In the final three columns, the properties (P, V, or T) at state 2 can be calculated from the properties at state 1 using the equations listed.

Process	Constant	Known ratio	P₂	V₂	T₂
Isobaric process	Pressure	V₂/V₁	P₂ = P₁	V₂ = V₁(V₂/V₁)	T₂ = T₁(V₂/V₁)
Isobaric process	Pressure	T₂/T₁	P₂ = P₁	V₂ = V₁(T₂/T₁)	T₂ = T₁(T₂/T₁)
Isochoric process (Isovolumetric process) (Isometric process)	Volume	P₂/P₁	P₂ = P₁(P₂/P₁)	V₂ = V₁	T₂ = T₁(P₂/P₁)
	Volume	T₂/T₁	P₂ = P₁(T₂/T₁)	V₂ = V₁	T₂ = T₁(T₂/T₁)
Isothermal process	Temperature	P₂/P₁	P₂ = P₁(P₂/P₁)	V₂ = V₁/(P₂/P₁)	T₂ = T₁
Isothermal process	Temperature	V₂/V₁	P₂ = P₁/(V₂/V₁)	V₂ = V₁(V₂/V₁)	T₂ = T₁
Isentropic process (Reversible adiabatic process)	Entropy^[a]	P₂/P₁	P₂ = P₁(P₂/P₁)	V₂ = V₁(P₂/P₁)^(−1/γ)	T₂ = T₁(P₂/P₁)^{(γ − 1)/γ}
		V₂/V₁	P₂ = P₁(V₂/V₁)^−γ	V₂ = V₁(V₂/V₁)	T₂ = T₁(V₂/V₁)^{(1 − γ)}
		T₂/T₁	P₂ = P₁(T₂/T₁)^{γ/(γ − 1)}	V₂ = V₁(T₂/T₁)^{1/(1 − γ)}	T₂ = T₁(T₂/T₁)
Polytropic process	P Vⁿ	P₂/P₁	P₂ = P₁(P₂/P₁)	V₂ = V₁(P₂/P₁)^(-1/n)	T₂ = T₁(P₂/P₁)^{(n - 1)/n}
		V₂/V₁	P₂ = P₁(V₂/V₁)⁻ⁿ	V₂ = V₁(V₂/V₁)	T₂ = T₁(V₂/V₁)⁽¹⁻ⁿ⁾
		T₂/T₁	P₂ = P₁(T₂/T₁)^{n/(n − 1)}	V₂ = V₁(T₂/T₁)^{1/(1 − n)}	T₂ = T₁(T₂/T₁)

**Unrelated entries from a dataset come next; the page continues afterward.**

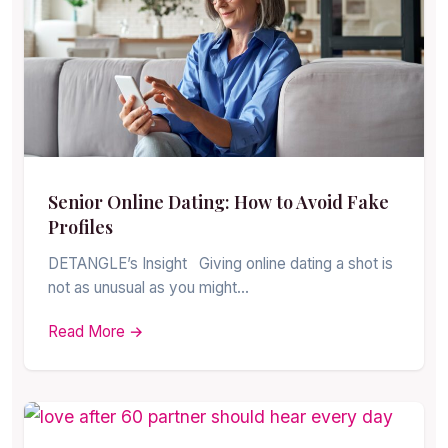
Senior Online Dating: How to Avoid Fake
Profiles
DETANGLE’s Insight Giving online dating a shot is
not as unusual as you might…
Read More →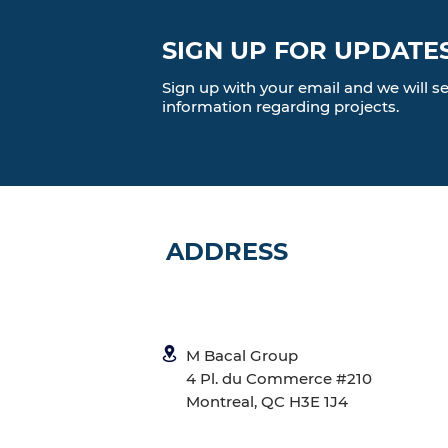
SIGN UP FOR UPDATE
Sign up with your email and we will 
information regarding projects.
ADDRESS
M Bacal Group
4 Pl. du Commerce #210
Montreal, QC H3E 1J4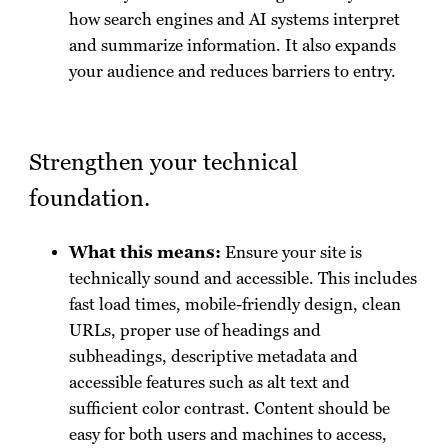
how search engines and AI systems interpret
and summarize information. It also expands
your audience and reduces barriers to entry.
Strengthen your technical
foundation.
What this means:
Ensure your site is
technically sound and accessible. This includes
fast load times, mobile-friendly design, clean
URLs, proper use of headings and
subheadings, descriptive metadata and
accessible features such as alt text and
sufficient color contrast. Content should be
easy for both users and machines to access,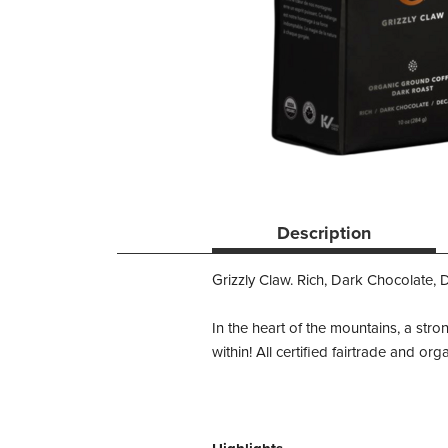
Description
Grizzly Claw. Rich, Dark Chocolate, 
In the heart of the mountains, a stro
within! All certified fairtrade and o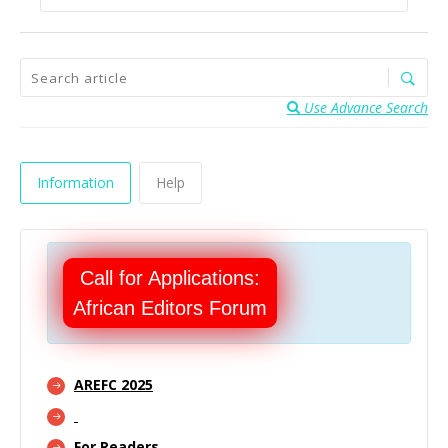
Use Advance Search
Information
Help
Call for Applications:
African Editors Forum
AREFC 2025
For Readers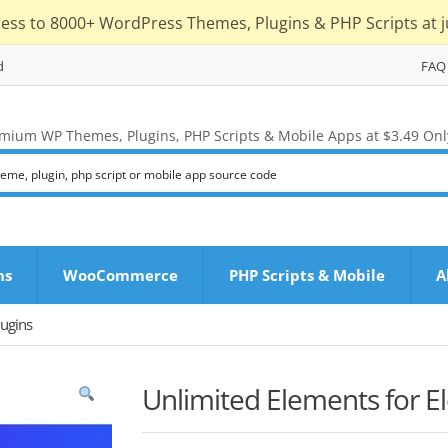
cess to 8000+ WordPress Themes, Plugins & PHP Scripts at j
d
FAQ
mium WP Themes, Plugins, PHP Scripts & Mobile Apps at $3.49 Onl
ns
WooCommerce
PHP Scripts & Mobile
A
ugins
Unlimited Elements for 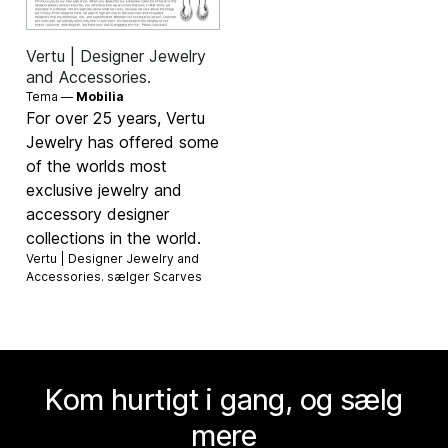
Vertu | Designer Jewelry
and Accessories.
Tema —
Mobilia
For over 25 years, Vertu
Jewelry has offered some
of the worlds most
exclusive jewelry and
accessory designer
collections in the world.
Vertu | Designer Jewelry and
Accessories. sælger
Scarves
Kom hurtigt i gang, og sælg
mere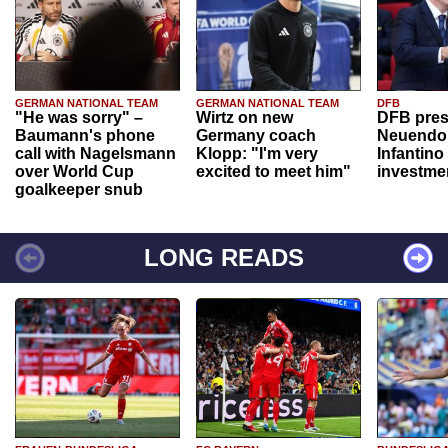
GERMAN NATIONAL TEAM
GERMAN NATIONAL TEAM
DFB
"He was sorry" –
Wirtz on new
DFB pres
Baumann's phone
Germany coach
Neuendor
call with Nagelsmann
Klopp: "I'm very
Infantino
over World Cup
excited to meet him"
investme
goalkeeper snub
LONG READS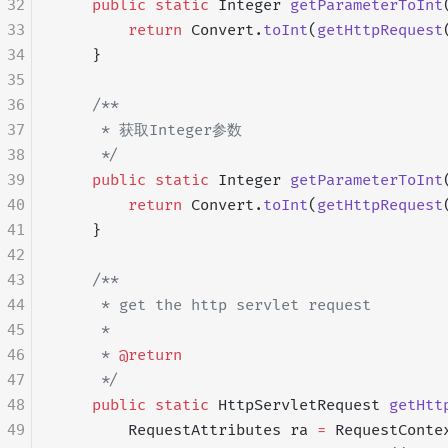
32
    public
 static
 Integer 
getParameterToInt
33
        return
 Convert.
toInt
(
getHttpRequest
34
    }
35
36
    /**
37
     * 获取Integer参数
38
     */
39
    public
 static
 Integer 
getParameterToInt
40
        return
 Convert.
toInt
(
getHttpRequest
41
    }
42
43
    /**
44
     * get the http servlet request
45
     *
46
     * 
@return
47
     */
48
    public
 static
 HttpServletRequest 
getHtt
49
        RequestAttributes ra 
=
 RequestConte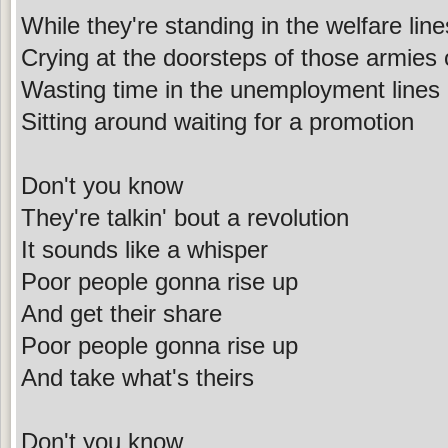
While they're standing in the welfare line
Crying at the doorsteps of those armies 
Wasting time in the unemployment lines
Sitting around waiting for a promotion
Don't you know
They're talkin' bout a revolution
It sounds like a whisper
Poor people gonna rise up
And get their share
Poor people gonna rise up
And take what's theirs
Don't you know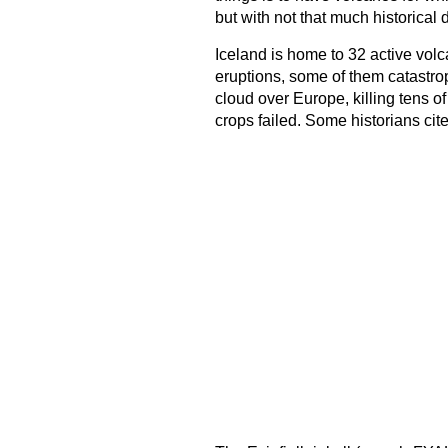
but with not that much historical 
Iceland is home to 32 active volca
eruptions, some of them catastro
cloud over Europe, killing tens 
crops failed. Some historians cite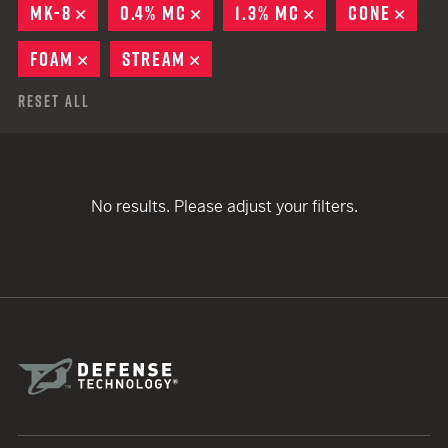
MK-8
REMOVE
0.4% MC
REMOVE
1.3% MC
REMOVE
CONE
REM
FOAM
REMOVE
STREAM
REMOVE
Reset All
No results. Please adjust your filters.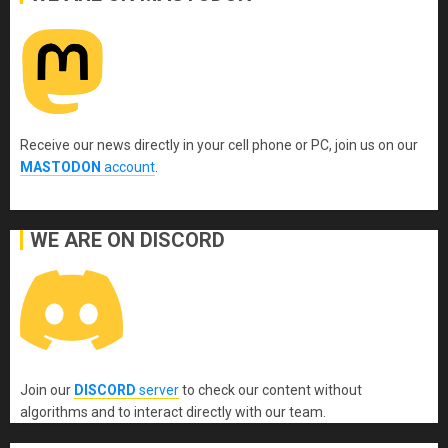
Receive our news directly in your cell phone or PC, join us on our
MASTODON
account
.
WE ARE ON DISCORD
Join our
DISCORD
server
to check our content without
algorithms and to interact directly with our team.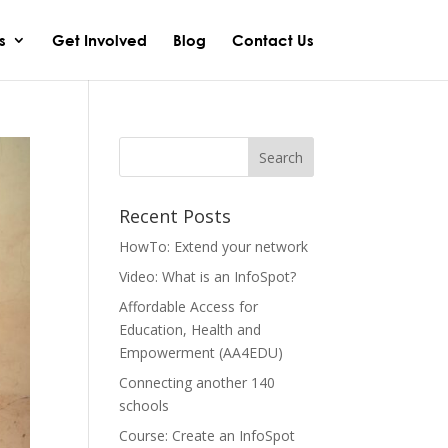
s
Get Involved
Blog
Contact Us
Recent Posts
HowTo: Extend your network
Video: What is an InfoSpot?
Affordable Access for
Education, Health and
Empowerment (AA4EDU)
Connecting another 140
schools
Course: Create an InfoSpot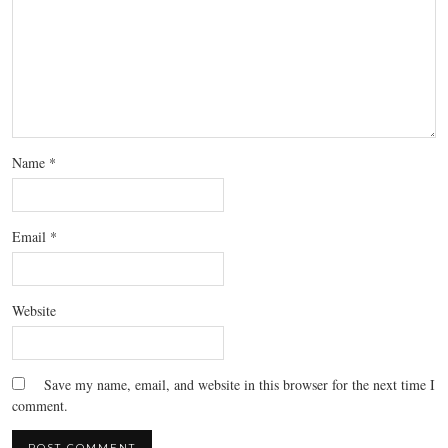
Name
*
Email
*
Website
Save my name, email, and website in this browser for the next time I
comment.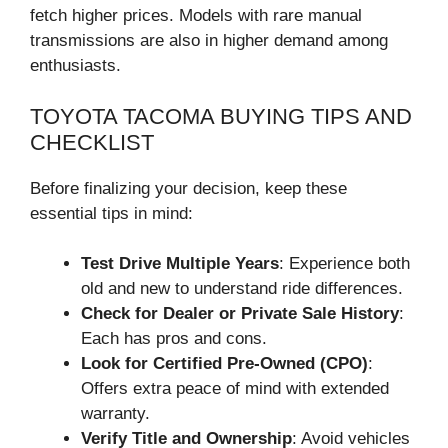
fetch higher prices. Models with rare manual
transmissions are also in higher demand among
enthusiasts.
TOYOTA TACOMA BUYING TIPS AND
CHECKLIST
Before finalizing your decision, keep these
essential tips in mind:
Test Drive Multiple Years
: Experience both
old and new to understand ride differences.
Check for Dealer or Private Sale History
:
Each has pros and cons.
Look for Certified Pre-Owned (CPO)
:
Offers extra peace of mind with extended
warranty.
Verify Title and Ownership
: Avoid vehicles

^{^} a. In an isentropic process, system entropy (S) is constant. Under these conditions, P₁ V₁^γ = P₂ V₂^γ, where γ is defined as the heat capacity ratio, which is constant for a calorifically perfect gas. The value used for γ is typically 1.4 for diatomic gases like nitrogen (N₂) and oxygen (O₂), (and air, which is 99% diatomic). Also γ is typically 1.6 for monatomic gases like the noble gases helium (He), and argon (Ar). In internal combustion engines γ varies between 1.35 and 1.15, depending on constitution gases and temperature.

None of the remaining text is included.